The Drygalski Glacier was a large ice sheet located on Mount Kilimanjaro in Tanzania, the highest mountain in Africa. Part of the Northern Ice Field near the mountain's summit, it dated to the last ice age, around 11,700 years ago. The glacier was discovered in 1898 by Hans Meyer, who nine years earlier had been the first person to reach Kilimanjaro's summit. It was named after Erich von Drygalski.

Between 1912 and the present day, the ice sheets on Kilimanjaro have retreated dramatically. As of 2016, only the top portions of the Northern Ice Field were reported as still being extant and the Drygalski Glacier was reported as vanished by 2022.

==Location and description==
Drygalski Glacier was located on Mount Kilimanjaro in the Kilimanjaro Region of northern Tanzania, on the northwest slope of the peak. The glacier terminus once extended to an elevation of 4800 m with an origination point near the summit of Mount Kilimanjaro and was fed by the Northern Ice Field. The Great Penck Glacier once flanked Drygalski Glacier to the south and until recently, the Credner Glacier did as well to the north.

==History==
The ice fields on Kilimanjaro formed at least as early as the end of the last ice age, 11,700 years ago. Around 4,200 years ago there was a prolonged period of drought, lasting around 300 years, during which time the glaciers remained in existence. This drought manifested in a layer of dust around 30 mm thick under the ice sheet.

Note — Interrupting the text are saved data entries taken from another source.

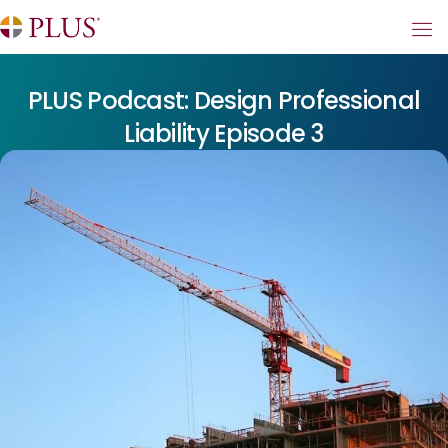
PLUS Podcast: Design Professional
Liability Episode 3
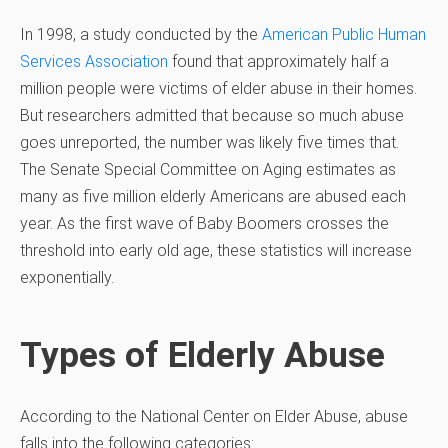
In 1998, a study conducted by the
American Public Human
Services Association
found that approximately half a
million people were victims of elder abuse in their homes.
But researchers admitted that because so much abuse
goes unreported, the number was likely five times that.
The Senate Special Committee on Aging estimates as
many as five million elderly Americans are abused each
year. As the first wave of Baby Boomers crosses the
threshold into early old age, these statistics will increase
exponentially.
Types of Elderly Abuse
According to the National Center on Elder Abuse, abuse
falls into the following categories:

The glaciers were first seen by German geographer Hans Meyer, when he completed the first successful ascent of the mountain in 1889. Subsequent expeditions were carried out by various European explorers in the following years, but detailed analysis was not completed until 1898, when Meyer returned to spend the northern-hemisphere summer there. By the end of that exercise, carried out with German artist Ernst Platz and with the assistance of local Africans, Meyer had mapped 12 distinct glaciers. This included the Drygalski, the central glacier of three in the Northern Ice Field. Meyer and Platz left their camp on the northern side of the mountain, circled Kilimanjaro below the snow line, and then ascended up the western side of Kibo Crater. They established a further camp in a cave named Galuma and from there, Meyer proceeded up alone on 30 August, sleeping in a bivouac at 14290 ft altitude. There, he became the first person to encounter the Drygalski Glacier. He named it after Erich von Drygalski, a fellow German who had explored many of Greenland's ice sheets.

Beginning in 1912, detailed maps of the Kilimanjaro ice sheets began to be produced, with releases in 1912 and 1953 based on photogrammetry and satellite images in 1976 and 1989. Further aerial maps were produced in 2000 and later years. These maps showed that the ice sheets on the mountain were declining steadily over this period, by 1% per year in the early stages and by 2.5% from 1953 to 2007. By 2016, with climate change continuing globally, the area of ice had reduced from 20 sqkm in 1880 to 1.7 sqkm, with the lowest extent of the ice sheet at 5800 m compared with 5200 m in 1880. The Drygalski Glacier in particular had almost entirely disappeared at this point and, by November 2021, measured only 0.41 km2. By 2022, it was reported by tour operators that the Drygalski Glacier, along with the Arrow Glacier, had disappeared entirely.